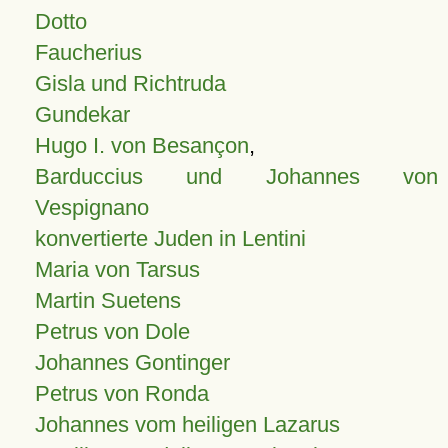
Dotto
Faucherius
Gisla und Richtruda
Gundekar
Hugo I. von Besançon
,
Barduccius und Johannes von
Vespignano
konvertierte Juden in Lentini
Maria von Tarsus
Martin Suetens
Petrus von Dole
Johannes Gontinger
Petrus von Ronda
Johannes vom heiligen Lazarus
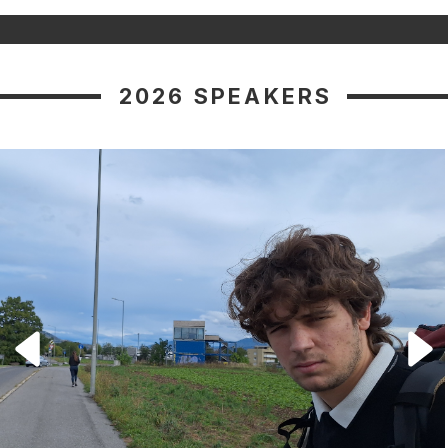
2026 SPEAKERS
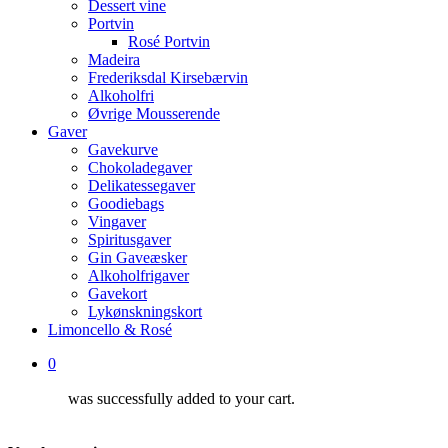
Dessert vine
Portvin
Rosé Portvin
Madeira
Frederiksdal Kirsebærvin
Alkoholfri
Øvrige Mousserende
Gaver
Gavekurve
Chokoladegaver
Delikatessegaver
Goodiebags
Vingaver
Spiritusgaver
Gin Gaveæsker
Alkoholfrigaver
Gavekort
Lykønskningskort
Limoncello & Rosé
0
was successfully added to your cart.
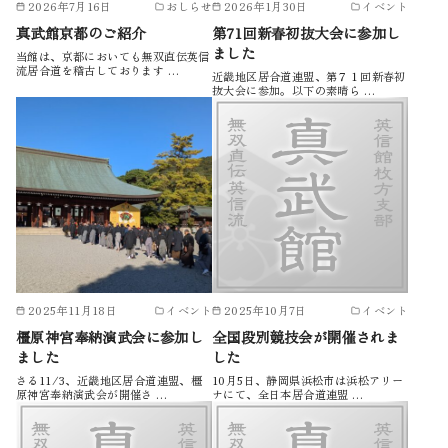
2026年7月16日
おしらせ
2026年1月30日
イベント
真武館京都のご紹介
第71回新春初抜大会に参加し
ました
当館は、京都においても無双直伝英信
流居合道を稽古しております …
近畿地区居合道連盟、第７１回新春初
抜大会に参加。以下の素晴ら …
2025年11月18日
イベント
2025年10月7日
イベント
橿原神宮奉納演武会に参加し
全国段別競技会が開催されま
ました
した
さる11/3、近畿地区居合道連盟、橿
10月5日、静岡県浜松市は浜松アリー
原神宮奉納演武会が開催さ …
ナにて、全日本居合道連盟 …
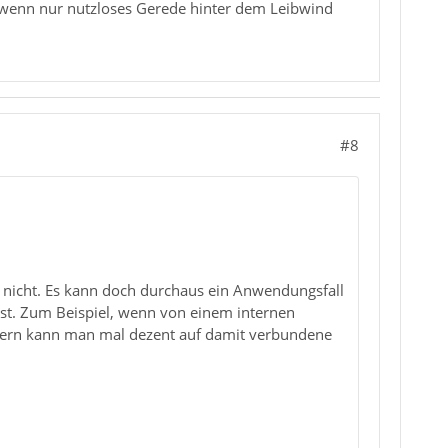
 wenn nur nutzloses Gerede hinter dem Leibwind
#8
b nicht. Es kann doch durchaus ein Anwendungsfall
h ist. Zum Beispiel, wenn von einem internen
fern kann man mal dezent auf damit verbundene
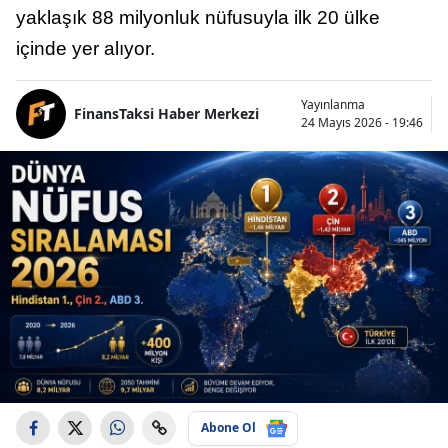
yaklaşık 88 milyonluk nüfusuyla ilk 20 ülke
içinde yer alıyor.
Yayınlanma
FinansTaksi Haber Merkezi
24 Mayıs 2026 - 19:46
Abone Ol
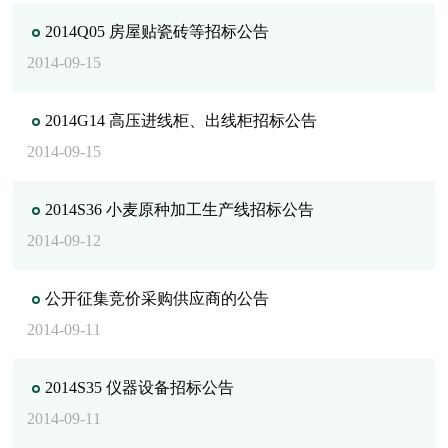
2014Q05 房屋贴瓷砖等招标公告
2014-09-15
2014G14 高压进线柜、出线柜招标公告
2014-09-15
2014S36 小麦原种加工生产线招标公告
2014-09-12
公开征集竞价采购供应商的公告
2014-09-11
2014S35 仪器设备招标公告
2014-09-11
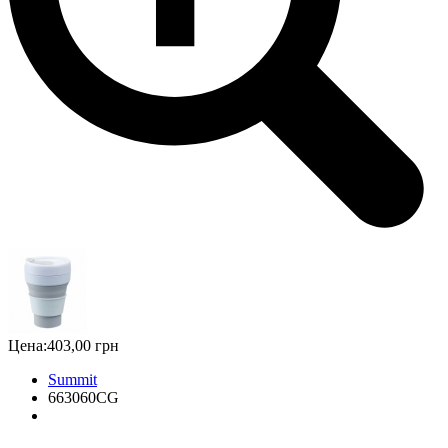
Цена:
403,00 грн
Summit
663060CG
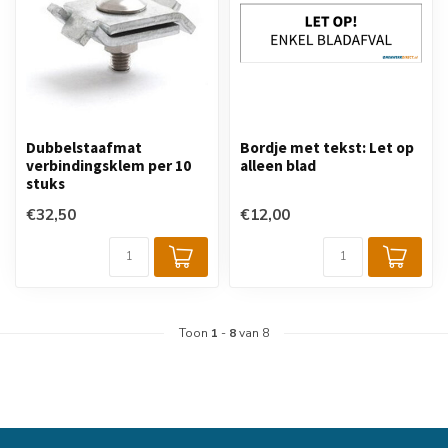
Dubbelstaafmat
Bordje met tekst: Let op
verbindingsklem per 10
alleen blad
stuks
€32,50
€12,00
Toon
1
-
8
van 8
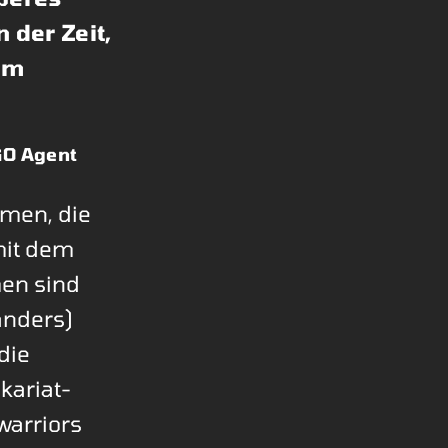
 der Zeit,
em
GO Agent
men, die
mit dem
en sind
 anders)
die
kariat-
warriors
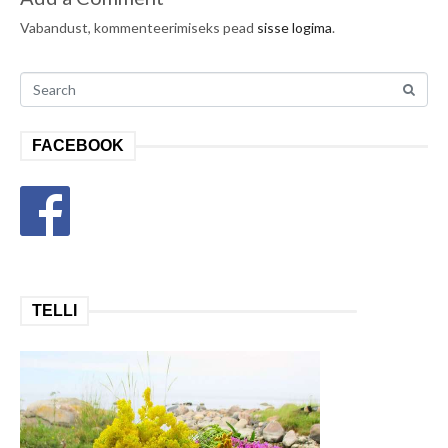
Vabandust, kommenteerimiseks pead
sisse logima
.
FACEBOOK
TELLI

(Work item): Please restate word for word each line from the one containing "yaklaşık 88 milyonluk nüfusuyla ilk 20 ülke" to the end of the data above, without the pictures.

(Response area):
yaklaşık 88 milyonluk nüfusuyla ilk 20 ülke
içinde yer alıyor.
Yayınlanma
FinansTaksi Haber Merkezi
24 Mayıs 2026 - 19:46
Abone Ol
2014Q05 房屋贴瓷砖等招标公告
2014-09-15
2014G14 高压进线柜、出线柜招标公告
2014-09-15
2014S36 小麦原种加工生产线招标公告
2014-09-12
公开征集竞价采购供应商的公告
2014-09-11
2014S35 仪器设备招标公告
2014-09-11
Цена:
403,00 грн
Summit
663060CG
Dubbelstaafmat
Bordje met tekst: Let op
verbindingsklem per 10
alleen blad
stuks
€32,50
€12,00
Toon
1
-
8
van 8
 der Zeit,
em
GO Agent
men, die
mit dem
en sind
 anders)
die
kariat-
warriors
Vabandust, kommenteerimiseks pead
sisse logima
.
FACEBOOK
TELLI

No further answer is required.